A very warm welcome to all the new subscribers. I’m thrilled to have you as readers and truly appreciate your feedback and support.
There’s something donors want. I've found through extensive testing that supporters stay longer when they see that canceling their monthly pledge donation is easy.
You could run the same tests I did and invest a similar amount of resources. Or you could give your supporters a better experience from the get-go and use Fundraise Up. Their platform lets supporters manage recurring plans and donation receipts from within their very own self-service portal.
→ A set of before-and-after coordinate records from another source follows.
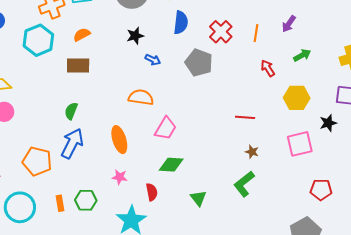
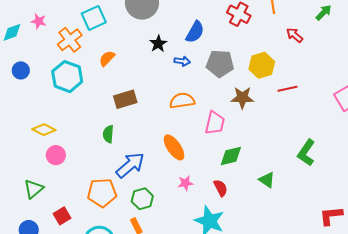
blue semicircle: (181, 23) -> (195, 32), moved, turned 40
gray pentagon: (199, 63) -> (220, 64), moved
brown rectangle: (78, 65) -> (125, 99), moved
yellow hexagon: (297, 98) -> (262, 65), moved
green semicircle: (71, 111) -> (108, 134), moved
blue arrow: (72, 143) -> (130, 165), turned 40
brown star: (252, 152) -> (242, 98), moved, size x1.6
green hexagon: (86, 200) -> (142, 199), moved

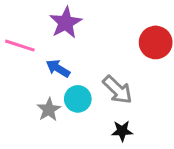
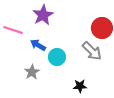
gray arrow: (117, 90) -> (92, 51), moved
cyan circle: (78, 99) -> (57, 57), moved

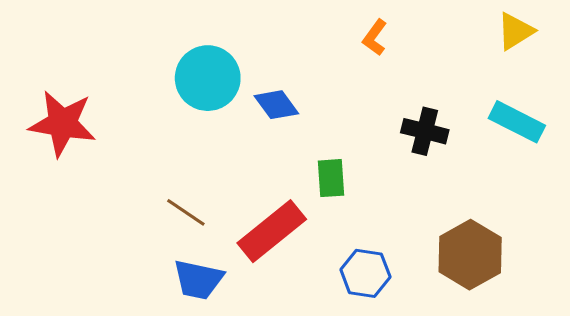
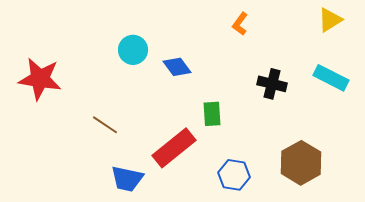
cyan circle: (208, 78) -> (133, 50), size x0.7
brown line: (186, 212) -> (105, 125), moved

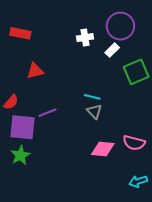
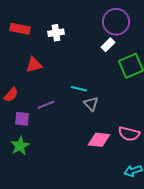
white cross: (85, 38) -> (56, 33), moved
cyan line: (92, 97) -> (79, 89), moved
purple square: (22, 127) -> (22, 119), size x0.6

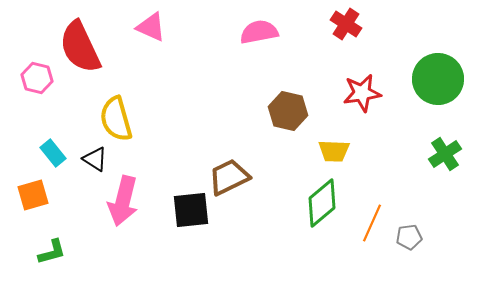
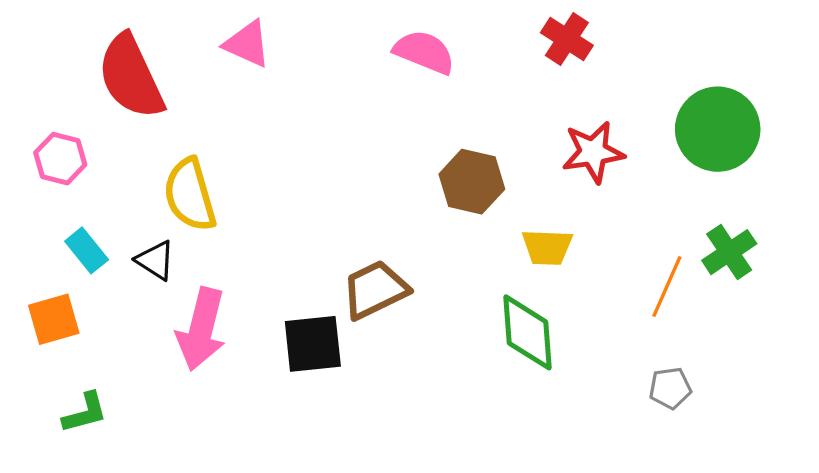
pink semicircle: (259, 32) -> (424, 52), turned 33
pink hexagon: (37, 78) -> (60, 159), moved
green diamond: (322, 203) -> (528, 332), turned -54
orange line: (372, 223) -> (667, 286), moved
Game-changing platform? It was for me. Check them out here.
In today’s SPN:
Creating a system where marketing efforts have the ability to compound
Jobs and Opportunities
5 approaches that improved my donor retention
Let’s dig in!
Play the Long Game
The key to compounding marketing and fundraising efforts across individual giving is eliminating one-off initiatives and thinking in systems instead.
One of the best reframes I’ve used is thinking about how to create a system where your efforts have the ability to compound.
Not:
- One-off campaigns
- One-off content pieces
- One-off organic social posts
- One-off blog posts
- One-off emails
Instead:
- Monthly paid campaign plans with new themes
- Recurring content pillars that feed other channels
- Content pillars redistributed for paid social
- A landing page that feeds ads and emails
- Nurturing one-off donors with upsell messaging to monthly giving
When you do one-off efforts, you’re not consistent enough by design to make an impact.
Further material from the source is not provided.